In sampling the timers, the events that may occur are errors on packet reception, and no response to a previous transmission. Timers associated with packet reception are common to all nodes and detect different types of receive errors. When these errors are detected they are handled as discussed above. The timers used to indicate no response to a previous transmission is associated with a Primary. When the timeout occurs the Primary consults its internal node database to evaluate the implication of no response. If the database indicates that node has never been up, the assumption is that it does not exist. The current interaction with this node is terminated, and at some later time it is polled again to determine its existence.
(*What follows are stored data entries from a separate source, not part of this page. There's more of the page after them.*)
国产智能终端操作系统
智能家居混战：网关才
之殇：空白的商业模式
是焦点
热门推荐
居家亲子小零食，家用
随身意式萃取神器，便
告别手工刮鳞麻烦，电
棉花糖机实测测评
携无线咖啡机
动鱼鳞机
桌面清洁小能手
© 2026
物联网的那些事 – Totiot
If the database indicates that node has been up and this is the first time it did not respond then the assumption is that it just failed or is totally out of communications. As a result current interaction is terminated and the SBC is alerted to this new status condition, and at some later time it will be polled again to determine its status. If, on a later poll, that node is discovered to be operational, its new status is reported to the SBC and normal interaction is resumed.
IV. FIBER OPTICS

Design Considerations

Fiber optic components were chosen to meet the objective of maximum distance between nodes, with the restriction that the products chosen must be commercially available. The objective of maximum distance means minimizing losses, not only in the fiber but through other components such as switches, splices, and connectors. The problem of pulse dispersion, which tends to limit bandwidth and/or distance in many systems, was not a serious consideration here because of the low (1 Mbit/second) data rate. The loss considerations, however, are accentuated by the requirement that the fiber optic system must operate over two inter-node lengths since our design rules state that loop integrity must be maintained even when one node has had complete electrical failure. How the above criteria affected the selection of each component will be explained in the following paragraphs.
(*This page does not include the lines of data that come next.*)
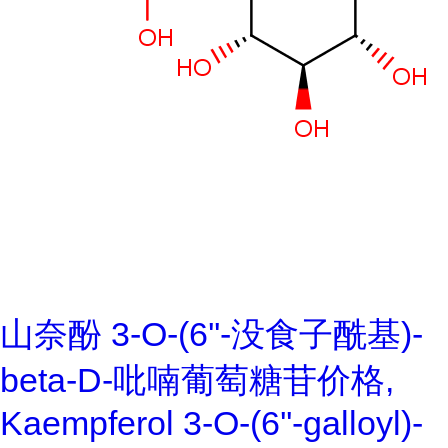
山奈酚 3-O-(6''-没食子酰基)-
beta-D-吡喃葡萄糖苷价格,
Kaempferol 3-O-(6''-galloyl)-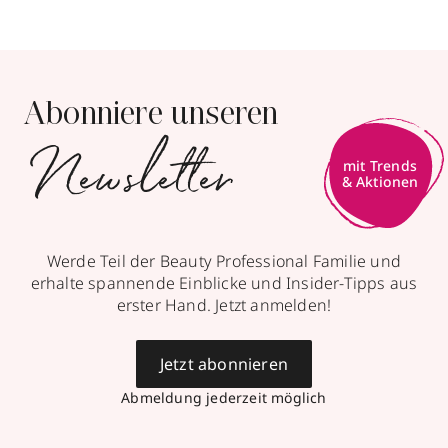
Abonniere unseren
Newsletter
mit Trends
& Aktionen
Werde Teil der Beauty Professional Familie und
erhalte spannende Einblicke und Insider-Tipps aus
erster Hand. Jetzt anmelden!
Jetzt abonnieren
Abmeldung jederzeit möglich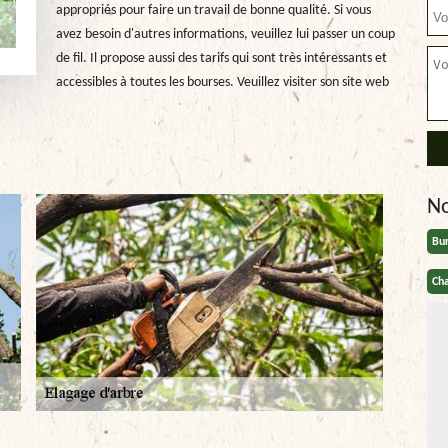
appropriés pour faire un travail de bonne qualité. Si vous
avez besoin d'autres informations, veuillez lui passer un coup
de fil. Il propose aussi des tarifs qui sont très intéressants et
accessibles à toutes les bourses. Veuillez visiter son site web
N
Bu
Cha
The fiber selected is graded index, multimode, with core/cladding diameters of 50/125 micrometers respectively. At a wavelength of 1300 nanometers this fiber has an attenuation of 1 dB/km. This type of fiber is readily available in cabled form since it has been used extensively by the telecommunications industry. This brings the added advantage of availability of connectors and other hardware as well as pigtailed sources and detectors. Single mode fiber, which has even less attenuation, is also readily available. This type of fiber, however, has a very small core size which makes the problems of connectorizing, splicing, and switching very severe, thus it was considered impractical for this application.

For practical use the fiber must be put in cable form by adding strength members and protective materials. Since GRIDNET requires a dual loop, a two-fiber cable was a natural choice. Each fiber is contained in a 1 mm buffer tube with each tube surrounded by Kevlar fibers and then enclosed in a protective sheathing. The two sheathed fibers are then molded together much in the same manner as common lamp cord. The cable was purchased in 2 kilometer lengths which is the maximum standard reel size.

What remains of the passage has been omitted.